Someone recently leaked two reports that contain a detailed analysis on the situation in neighbourhoods in Surrey, the Metro Vancouver city hit hardest by the virus. It showed that in some of them, the case rate was nearly double the next worse-off area in the region – more than 20 per cent of tests in these areas were positive during the week of April 23 to 29. The reports also showed that vaccination rates in these troubled hubs were well below the provincial average.
Publication of the information in The Vancouver Sun immediately put Provincial Health Officer Dr. Bonnie Henry on the defensive. Her attempts to assert that her office was sharing as much information as other jurisdictions did not go well – namely because it’s not true. When her deputy, Dr. Réka Gustafson, suggested part of the problem was resources, it came across as a lame excuse. Dr. Henry would later outline some of the additional data that her office would now start making available on a regular basis, including neighbourhood “hot spot” maps that show where the virus is spiking. We’ll see.
The issue exploded on the political front Monday, with opposition politicians insisting that the NDP government’s decision to share a fraction of the data being collected by the centre was “disrespectful and harmful” and risked jeopardizing public trust in our institutions. (That ship has sailed.) Premier John Horgan maintained the public doesn’t care about much of this information – they just want the pandemic to be over (there may be some truth to this).
The fact is, Dr. Henry and the government have been very paternalistic when it’s come to sharing more specific COVID-related data with the public. They’ve justified not giving it out, in some cases, on the grounds it might lead to some communities being stigmatized and exposed to abuse.
But does that warrant keeping information out of the hands of the public that could help people make better decisions about where they travel and shop, for instance? It could well be that this data keeps people out of hard-hit neighbourhoods, helping reduce spread of the virus. Beyond that, most everyone in B.C. knows that Surrey is largely populated by South Asians, many of whom live in homes that offer sanctuary to multiple generations of family. This is not some secret. There are fears that this group will be unfairly targeted for abuse – but largely what we’ve seen so far is an outpouring of sympathy, because many of these people are poorly paid front-line workers who hold down several jobs.

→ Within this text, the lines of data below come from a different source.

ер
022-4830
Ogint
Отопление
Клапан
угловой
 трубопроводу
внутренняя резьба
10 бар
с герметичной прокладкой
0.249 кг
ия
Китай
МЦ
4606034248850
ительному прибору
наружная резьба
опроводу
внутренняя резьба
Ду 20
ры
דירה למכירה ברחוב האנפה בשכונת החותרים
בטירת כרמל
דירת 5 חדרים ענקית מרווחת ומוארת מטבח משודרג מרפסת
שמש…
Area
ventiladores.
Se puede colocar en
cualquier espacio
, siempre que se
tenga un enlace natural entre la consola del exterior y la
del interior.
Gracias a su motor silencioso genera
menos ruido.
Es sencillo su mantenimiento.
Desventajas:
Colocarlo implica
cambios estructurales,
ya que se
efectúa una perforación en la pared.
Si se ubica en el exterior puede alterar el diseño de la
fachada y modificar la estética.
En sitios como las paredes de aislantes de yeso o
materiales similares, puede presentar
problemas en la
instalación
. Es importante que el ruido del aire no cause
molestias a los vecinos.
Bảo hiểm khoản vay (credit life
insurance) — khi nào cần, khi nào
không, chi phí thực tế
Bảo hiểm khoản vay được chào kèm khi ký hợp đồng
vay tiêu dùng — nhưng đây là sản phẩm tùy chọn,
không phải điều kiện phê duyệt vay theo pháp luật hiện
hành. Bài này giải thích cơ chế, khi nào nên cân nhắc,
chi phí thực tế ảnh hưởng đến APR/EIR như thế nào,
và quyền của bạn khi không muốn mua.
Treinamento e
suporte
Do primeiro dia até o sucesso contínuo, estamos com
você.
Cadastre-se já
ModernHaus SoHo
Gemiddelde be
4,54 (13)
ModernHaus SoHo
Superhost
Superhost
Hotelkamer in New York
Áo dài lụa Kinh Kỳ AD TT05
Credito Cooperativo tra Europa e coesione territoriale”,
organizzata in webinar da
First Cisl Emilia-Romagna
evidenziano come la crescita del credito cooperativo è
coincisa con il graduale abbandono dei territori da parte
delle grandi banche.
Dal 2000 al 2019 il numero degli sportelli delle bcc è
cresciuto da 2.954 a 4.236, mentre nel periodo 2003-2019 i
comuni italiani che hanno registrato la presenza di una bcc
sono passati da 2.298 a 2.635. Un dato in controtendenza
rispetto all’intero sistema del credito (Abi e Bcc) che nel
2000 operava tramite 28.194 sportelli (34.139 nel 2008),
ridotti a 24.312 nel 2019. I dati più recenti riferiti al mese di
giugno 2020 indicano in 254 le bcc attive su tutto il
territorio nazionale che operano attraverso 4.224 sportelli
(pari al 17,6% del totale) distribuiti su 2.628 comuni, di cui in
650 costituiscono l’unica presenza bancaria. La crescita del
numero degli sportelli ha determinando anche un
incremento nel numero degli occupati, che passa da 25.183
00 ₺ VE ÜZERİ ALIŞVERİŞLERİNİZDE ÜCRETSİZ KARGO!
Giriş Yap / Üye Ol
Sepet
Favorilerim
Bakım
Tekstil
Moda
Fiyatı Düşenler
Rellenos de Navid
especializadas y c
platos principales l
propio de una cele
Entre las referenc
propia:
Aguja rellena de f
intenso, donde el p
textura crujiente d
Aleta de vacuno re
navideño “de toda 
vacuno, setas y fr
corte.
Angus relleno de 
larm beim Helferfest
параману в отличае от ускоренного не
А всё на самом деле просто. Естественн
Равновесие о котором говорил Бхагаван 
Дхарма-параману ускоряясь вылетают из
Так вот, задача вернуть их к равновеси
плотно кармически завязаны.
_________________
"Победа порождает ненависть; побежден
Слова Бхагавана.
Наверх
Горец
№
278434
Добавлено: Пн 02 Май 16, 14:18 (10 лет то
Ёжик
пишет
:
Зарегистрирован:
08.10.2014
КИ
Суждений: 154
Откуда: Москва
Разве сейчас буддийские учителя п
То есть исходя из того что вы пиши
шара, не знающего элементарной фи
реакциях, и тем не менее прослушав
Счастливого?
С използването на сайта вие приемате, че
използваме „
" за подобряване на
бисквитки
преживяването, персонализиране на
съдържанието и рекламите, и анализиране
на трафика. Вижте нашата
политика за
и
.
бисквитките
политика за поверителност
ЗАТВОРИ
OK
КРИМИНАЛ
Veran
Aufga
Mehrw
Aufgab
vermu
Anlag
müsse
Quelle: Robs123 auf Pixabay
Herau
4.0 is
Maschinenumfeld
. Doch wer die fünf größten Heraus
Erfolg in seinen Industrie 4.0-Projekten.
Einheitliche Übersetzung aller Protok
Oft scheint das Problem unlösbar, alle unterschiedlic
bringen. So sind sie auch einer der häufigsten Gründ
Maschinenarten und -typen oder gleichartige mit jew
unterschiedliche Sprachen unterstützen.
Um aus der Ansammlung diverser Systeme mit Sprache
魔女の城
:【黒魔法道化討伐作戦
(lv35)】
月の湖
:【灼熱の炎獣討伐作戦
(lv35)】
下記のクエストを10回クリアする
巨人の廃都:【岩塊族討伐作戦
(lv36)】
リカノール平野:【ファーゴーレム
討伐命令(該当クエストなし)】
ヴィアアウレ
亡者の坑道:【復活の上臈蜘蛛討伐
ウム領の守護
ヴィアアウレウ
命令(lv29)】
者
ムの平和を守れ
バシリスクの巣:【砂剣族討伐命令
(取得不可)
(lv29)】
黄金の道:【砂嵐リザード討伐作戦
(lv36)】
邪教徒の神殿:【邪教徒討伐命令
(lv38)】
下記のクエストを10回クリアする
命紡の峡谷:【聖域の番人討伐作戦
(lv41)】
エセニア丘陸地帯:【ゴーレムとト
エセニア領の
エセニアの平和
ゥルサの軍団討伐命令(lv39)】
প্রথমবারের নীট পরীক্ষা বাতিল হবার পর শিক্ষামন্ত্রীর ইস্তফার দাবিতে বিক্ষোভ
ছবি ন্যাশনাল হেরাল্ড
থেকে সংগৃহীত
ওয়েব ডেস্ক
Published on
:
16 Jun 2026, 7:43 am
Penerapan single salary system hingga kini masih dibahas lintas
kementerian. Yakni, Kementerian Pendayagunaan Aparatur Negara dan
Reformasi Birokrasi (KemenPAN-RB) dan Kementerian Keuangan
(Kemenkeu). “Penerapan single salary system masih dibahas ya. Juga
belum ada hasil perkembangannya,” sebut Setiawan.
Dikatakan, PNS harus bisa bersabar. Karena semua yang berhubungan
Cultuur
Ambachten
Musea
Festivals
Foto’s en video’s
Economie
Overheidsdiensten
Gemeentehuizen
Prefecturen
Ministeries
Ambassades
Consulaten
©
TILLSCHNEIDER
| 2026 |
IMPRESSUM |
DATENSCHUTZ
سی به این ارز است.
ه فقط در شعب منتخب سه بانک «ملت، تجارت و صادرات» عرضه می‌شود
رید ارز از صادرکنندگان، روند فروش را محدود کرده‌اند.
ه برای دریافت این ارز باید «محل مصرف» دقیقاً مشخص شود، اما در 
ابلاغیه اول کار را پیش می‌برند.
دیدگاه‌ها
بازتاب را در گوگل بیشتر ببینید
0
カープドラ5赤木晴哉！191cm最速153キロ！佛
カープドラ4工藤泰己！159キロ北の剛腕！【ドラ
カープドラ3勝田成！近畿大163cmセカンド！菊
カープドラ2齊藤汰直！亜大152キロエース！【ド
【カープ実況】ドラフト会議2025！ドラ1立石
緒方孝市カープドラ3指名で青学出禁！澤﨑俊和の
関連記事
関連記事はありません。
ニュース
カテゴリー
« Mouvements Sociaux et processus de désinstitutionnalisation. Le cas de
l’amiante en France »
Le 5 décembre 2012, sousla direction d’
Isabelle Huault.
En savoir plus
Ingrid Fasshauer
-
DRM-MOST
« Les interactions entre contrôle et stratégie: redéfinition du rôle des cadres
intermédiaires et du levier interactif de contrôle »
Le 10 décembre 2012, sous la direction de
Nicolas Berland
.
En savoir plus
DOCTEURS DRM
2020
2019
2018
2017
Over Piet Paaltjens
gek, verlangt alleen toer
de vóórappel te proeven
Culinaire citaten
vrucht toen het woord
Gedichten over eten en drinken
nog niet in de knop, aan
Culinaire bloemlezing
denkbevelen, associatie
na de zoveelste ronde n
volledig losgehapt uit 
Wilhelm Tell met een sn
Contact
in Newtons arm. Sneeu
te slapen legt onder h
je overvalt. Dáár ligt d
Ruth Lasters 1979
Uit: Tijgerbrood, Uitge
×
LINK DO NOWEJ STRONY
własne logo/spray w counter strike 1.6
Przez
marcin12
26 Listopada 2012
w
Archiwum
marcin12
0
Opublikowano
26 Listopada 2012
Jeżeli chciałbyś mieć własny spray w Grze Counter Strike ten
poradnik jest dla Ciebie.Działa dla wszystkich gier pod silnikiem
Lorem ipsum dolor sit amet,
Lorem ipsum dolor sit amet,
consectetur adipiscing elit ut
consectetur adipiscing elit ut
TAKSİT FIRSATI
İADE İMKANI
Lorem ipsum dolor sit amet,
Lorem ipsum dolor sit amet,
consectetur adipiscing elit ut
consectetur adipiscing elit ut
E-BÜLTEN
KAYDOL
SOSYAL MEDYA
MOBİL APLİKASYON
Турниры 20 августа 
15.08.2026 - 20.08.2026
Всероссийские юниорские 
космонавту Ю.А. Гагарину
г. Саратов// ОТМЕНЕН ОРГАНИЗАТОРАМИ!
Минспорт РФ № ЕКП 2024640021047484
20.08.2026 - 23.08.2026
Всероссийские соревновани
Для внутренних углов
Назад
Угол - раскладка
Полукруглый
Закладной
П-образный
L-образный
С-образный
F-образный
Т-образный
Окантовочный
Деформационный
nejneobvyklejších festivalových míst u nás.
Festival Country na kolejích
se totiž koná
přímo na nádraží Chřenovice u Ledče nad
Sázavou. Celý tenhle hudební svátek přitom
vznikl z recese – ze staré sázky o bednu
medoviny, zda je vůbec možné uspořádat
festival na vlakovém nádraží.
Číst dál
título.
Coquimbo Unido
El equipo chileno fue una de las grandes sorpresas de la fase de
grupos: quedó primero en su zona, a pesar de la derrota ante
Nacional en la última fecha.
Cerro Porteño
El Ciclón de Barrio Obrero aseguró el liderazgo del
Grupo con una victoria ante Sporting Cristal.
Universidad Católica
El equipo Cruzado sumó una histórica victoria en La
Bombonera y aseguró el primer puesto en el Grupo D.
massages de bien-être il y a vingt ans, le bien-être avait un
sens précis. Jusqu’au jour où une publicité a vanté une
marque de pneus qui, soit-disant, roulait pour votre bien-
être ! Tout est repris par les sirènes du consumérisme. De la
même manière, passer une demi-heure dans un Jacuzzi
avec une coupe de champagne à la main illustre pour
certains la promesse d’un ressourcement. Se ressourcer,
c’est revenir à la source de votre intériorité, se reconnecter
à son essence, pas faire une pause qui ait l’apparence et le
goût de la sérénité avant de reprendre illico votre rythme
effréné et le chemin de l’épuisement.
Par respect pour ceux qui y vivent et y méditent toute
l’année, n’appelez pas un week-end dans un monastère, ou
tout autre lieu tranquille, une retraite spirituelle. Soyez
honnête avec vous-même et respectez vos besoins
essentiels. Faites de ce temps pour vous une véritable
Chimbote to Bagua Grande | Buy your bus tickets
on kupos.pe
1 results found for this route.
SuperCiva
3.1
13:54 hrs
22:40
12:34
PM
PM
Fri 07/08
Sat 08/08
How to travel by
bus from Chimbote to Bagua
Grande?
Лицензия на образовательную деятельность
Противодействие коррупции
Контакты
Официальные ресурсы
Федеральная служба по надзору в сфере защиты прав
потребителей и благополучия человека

Also, if the public had information about low vaccination rates in these communities, maybe it could incite inspired thinking about where clinics could be set up to reach more people, such as gurdwaras and mosques. There is far more to be gained than lost by getting as much information as possible into the hands of the public.
Right now, Dr. Henry and the government seem to be taking the view they know what’s best when it comes to disseminating the statistics they are gathering. This same information is being published elsewhere in the country, and has not led to neighbourhood shaming. It’s actually allowed politicians and various decision-makers to have reliable data upon which they can make informed policy directives.
I understand that the government doesn’t want thousands of people second-guessing their every move, but again, that is no justification for not providing information that rightfully belongs to the public. It suggests the government feels people can’t be trusted with the facts, so the data will be doled out on its terms instead. But more information is always better than less – even if that is a concept to which most governments are allergic.
By controlling the data, governments have a better chance of controlling the message. But that should never be a mantra in the middle of a pandemic – and it should never be a mantra that is acceptable to the public.